The take away lesson, and one I manage to keep learning the hard way is...
"Use the right equipment the first time."
Here are the measurements from last night. Tweeter, Woofer and Drivers in Parallel. All three are taken out doors on a 7ft ladder. The microphone position is 18 inches away and on axis with the geometric center of the baffle. The mic/speaker system was not moved during these three measurements. My goal was to measure the acoustic offset of the woofer in relation to the tweeter.
The result I came up with (using Xsim) is an acoustic offset of -0.18 inches.
Please have a look and let me know if you obtain the same result.
The parallel measurement showed a very interesting null at approximately 5.7 KHz! Is this interesting or significant? How should it inform my crossover strategy?
I got curious and took several off axis measurements. I can share those results if you are interested.
After moving the speaker around... I decided to come back and invert the polarity of the tweeter to see what happened to the parallel response. I included this "bonus" test shot for the curious. Not sure if it is helpful because the speaker and microphone had been re-positioned quite a bit.
I also have Near Field Woofer and Near Field Port measurements if you are inclined.
I cannot say enough how grateful I am for for the help and expertise you all shared with me. Thank you!
***A point of order:
Now that we have achieved accurate measurements should we close the thread? I have many more questions on how to interpret and use these measurements but I'm wondering if I should start a new thread to address those topics.
Attachments
I am the first who don't measure at 1m, but 18" is probably a too short distance to be effectively considered far field for your speaker.
This info is irrelevant as you will create LP and HP filters, after you can't treat your drivers as being in parallel anymore.
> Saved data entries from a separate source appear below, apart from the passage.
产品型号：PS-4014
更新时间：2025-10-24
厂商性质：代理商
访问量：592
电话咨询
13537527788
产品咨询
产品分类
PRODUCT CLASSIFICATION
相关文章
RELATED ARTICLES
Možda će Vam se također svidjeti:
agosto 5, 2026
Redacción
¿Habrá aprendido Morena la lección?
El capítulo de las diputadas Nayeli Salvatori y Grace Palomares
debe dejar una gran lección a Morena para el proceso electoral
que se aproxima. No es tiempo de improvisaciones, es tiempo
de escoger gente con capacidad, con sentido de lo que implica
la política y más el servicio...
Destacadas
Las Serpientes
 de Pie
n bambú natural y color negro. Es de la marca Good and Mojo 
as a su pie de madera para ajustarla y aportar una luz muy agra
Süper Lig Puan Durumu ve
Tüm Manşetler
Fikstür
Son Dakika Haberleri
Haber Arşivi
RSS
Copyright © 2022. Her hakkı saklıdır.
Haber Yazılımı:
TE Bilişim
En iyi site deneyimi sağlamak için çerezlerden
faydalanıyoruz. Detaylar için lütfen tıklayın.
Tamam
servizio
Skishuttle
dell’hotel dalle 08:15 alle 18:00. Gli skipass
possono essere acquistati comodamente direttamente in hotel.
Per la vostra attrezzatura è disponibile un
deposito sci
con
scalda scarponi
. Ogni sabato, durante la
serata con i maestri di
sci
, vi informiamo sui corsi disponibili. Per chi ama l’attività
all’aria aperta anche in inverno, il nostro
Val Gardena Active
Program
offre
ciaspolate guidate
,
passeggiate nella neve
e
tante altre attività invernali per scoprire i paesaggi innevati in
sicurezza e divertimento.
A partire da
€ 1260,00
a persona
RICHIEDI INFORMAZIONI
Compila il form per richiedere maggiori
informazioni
Are you sure? This value in my experience is pretty low.
Ralf
Great! 🙂 As Ralf said 18" is probably a bit too close. About the closest I have taken measurements at is 0.6M (24") , but the reason for getting closer is to get a cleaner impulse. At 7 feet up a ladder, I would think that you could easily go to 1M or even 2M (provided there are no other surfaces within that distance and still get excellent results.
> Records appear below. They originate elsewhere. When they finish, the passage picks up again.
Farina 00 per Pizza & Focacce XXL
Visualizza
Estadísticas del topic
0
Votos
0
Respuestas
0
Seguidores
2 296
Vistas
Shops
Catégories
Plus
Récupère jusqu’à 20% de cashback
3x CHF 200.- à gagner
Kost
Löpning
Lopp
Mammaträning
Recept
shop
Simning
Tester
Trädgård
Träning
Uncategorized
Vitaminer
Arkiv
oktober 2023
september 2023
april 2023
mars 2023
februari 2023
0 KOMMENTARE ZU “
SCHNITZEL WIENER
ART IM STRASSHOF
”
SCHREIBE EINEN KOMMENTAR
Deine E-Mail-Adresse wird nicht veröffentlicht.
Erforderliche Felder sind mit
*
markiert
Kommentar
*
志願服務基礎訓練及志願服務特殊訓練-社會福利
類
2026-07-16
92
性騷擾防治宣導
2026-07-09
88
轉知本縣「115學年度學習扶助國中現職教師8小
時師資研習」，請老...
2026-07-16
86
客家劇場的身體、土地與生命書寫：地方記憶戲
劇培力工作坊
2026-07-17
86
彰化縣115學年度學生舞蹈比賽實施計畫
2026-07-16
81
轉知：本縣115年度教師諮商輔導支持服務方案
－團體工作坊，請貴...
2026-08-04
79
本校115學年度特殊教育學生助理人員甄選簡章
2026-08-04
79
You used Jeff Bagby's method for working out the accoustic distance I take it? 0.18" is about 4.5mm which does seem on the low side, around 15mm is fairly typical, unless you have a semi-horn loaded tweeter. Are you flush mounting the tweeter and surface mounting the woofer? That could definitely reduce the offset.
Tony.
You used Jeff Bagby's method for working out the accoustic distance I take it? 0.18" is about 4.5mm which does seem on the low side, around 15mm is fairly typical, unless you have a semi-horn loaded tweeter. Are you flush mounting the tweeter and surface mounting the woofer? That could definitely reduce the offset.
Tony.
The tweeter is flush mounted (5mm deep) but it also has that protruding (waveguide?) cone coming out of the center. Could this be skewing the results?
The tweeter is also offset on the baffle. I have included a screen shot of my second attempt to find the Z axis alignment. It has now changed to 10mm by my estimate using Jeff Bagby's Software and method. In the first attempt (resulting in 4.5mm) I used Xsim and did not account for tweeter offset.
I have included the screen shot of the values and results below.
There is still some discrepancy in the simulation vs the measured result. This is about as good as I could align the simulation to measured results. I can't remember if I adjusted the volume of the amplifier or gain of the signal during the final parallel measurement...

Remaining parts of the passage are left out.